What are EDOs?

Extremism Disruption Orders (EDOs) will restrict the activities of people the Government thinks are engaged in ‘extreme activities’ – even if they have not broken the law.

Extremism Disruption Orders will go “beyond terrorism” and “eliminate extremism in all its forms”.

George Osborne

Chancellor of the Exchequer

EDOs will also apply to “venues and facilitators” that are deemed to help extremists.

These proposals have been criticised by the media, lawyers, police officers and security experts, who have warned that innocent people will fall foul of the law for merely holding unpopular, traditional or challenging views.
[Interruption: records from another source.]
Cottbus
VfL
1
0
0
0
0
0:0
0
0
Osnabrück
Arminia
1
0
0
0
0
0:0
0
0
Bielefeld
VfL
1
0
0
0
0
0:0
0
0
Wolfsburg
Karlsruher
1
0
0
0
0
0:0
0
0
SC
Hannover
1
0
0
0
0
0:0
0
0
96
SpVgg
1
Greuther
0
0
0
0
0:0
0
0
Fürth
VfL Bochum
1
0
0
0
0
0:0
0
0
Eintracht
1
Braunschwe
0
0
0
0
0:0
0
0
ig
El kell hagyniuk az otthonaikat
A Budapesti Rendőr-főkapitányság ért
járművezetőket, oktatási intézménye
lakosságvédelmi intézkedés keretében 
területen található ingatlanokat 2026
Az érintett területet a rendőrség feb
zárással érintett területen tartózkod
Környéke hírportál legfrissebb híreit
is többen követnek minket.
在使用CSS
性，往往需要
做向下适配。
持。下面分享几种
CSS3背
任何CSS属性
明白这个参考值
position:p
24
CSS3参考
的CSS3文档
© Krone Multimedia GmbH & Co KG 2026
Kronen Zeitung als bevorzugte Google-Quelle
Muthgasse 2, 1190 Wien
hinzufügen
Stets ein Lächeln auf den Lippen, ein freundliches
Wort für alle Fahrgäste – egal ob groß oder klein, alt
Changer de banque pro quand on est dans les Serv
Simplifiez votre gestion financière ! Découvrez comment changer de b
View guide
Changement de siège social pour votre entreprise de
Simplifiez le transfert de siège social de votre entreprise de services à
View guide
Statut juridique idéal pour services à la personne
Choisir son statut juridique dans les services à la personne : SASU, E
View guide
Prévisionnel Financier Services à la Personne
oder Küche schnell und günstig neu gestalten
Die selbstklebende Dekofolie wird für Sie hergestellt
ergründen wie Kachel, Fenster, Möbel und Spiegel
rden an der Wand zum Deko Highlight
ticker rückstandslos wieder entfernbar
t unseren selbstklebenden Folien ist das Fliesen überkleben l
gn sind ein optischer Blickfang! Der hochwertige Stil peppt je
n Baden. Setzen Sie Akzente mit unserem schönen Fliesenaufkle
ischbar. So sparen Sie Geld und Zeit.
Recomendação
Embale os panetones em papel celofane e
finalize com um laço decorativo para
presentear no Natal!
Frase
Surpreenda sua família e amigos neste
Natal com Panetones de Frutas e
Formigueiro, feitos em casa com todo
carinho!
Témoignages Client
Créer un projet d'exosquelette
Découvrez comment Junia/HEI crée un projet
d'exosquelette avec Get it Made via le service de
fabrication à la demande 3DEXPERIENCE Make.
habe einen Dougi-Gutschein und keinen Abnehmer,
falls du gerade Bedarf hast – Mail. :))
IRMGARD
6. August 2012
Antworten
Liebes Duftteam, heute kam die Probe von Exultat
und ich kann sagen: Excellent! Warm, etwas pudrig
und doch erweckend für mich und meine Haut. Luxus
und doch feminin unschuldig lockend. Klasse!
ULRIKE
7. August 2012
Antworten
It appears likely that an individual could face prosecution and a possible jail sentence for breaching the EDOs conditions.

Join the campaign

The efforts to control extremism and limit protest by those caught by too wide a definition may undermine the very rights and British values you seek to protect

Sir Peter Fahy

Former Chief Constable, Greater Manchester Police

The government has created an impossible bind for itself: in the name of protecting our values, it’s now seeking to undermine the most fundamental value of all for democracy – freedom of expression. This is a deeply misguided policy that will not only stigmatise minorities, it will criminalise political speech across society and introduce a culture of caution

Jo Glanville

English PEN

I have a serious problem with action to drive underground people who are described as ‘extremists’, which could be applied to people with a whole range of views.

Vince Cable

Former Business Secretary

the Conservatives have just introduced thoughtpolicing, the punishment of people not for what they do but for what they *say*

Brendan O'Neill

The Spectator

Extremism Disruption Orders could be a disaster area for people from all the mainstream religions and none.

Rev Dr Mike Ovey

Principal, Oak Hall Theological College

In the current climate, there is a real risk that EDOs will be used to clamp down on legitimate expressions of dissent.

The Christian Institute

It makes an absolute mockery, a nonsense, of the very values that we’re trying to defend.

Claire Fox

Institute of Ideas

While it is absolutely right that the government wants to engage with and challenge extremist ideas, remember what those ideas are about...Those ideas are about attacks on civil liberties so it seems to us deeply ironic that the government's response is to restrict our civil liberties which is exactly what these proposals would entail.


Without precise legislative definitions, deciding what are ‘harmful activities of extremist individuals who spread hate’ is subjective and therefore open to abuse now or by any future authoritarian government.

National Secular Society

The very definition—the heart—of a free, liberal society is that we should be free to offend each other, and that is what is at stake in this new debate.

Nick Clegg MP

One can imagine already the powers being used against harmless evangelical street preachers or the like, out of misplaced zeal and a desire to demonstrate that they are not directed against one religion alone.

Sir Jonathan Evans

Former Head of MI5

Restricting free speech, and forcing those who hold views inimical to our own into the shadows, is an authoritarian act that will only serve to further alienate those susceptible to extremist views.

David Davis

Former Shadow Home Secretary

The Home Office will soon, for the first time, assume responsibility for a new counter-extremism strategy that goes beyond terrorism. It will aim to undermine and eliminate extremism in all its forms – not just Islamist extremism – and it will aim to build up society to identify extremism, confront it, challenge it and defeat it.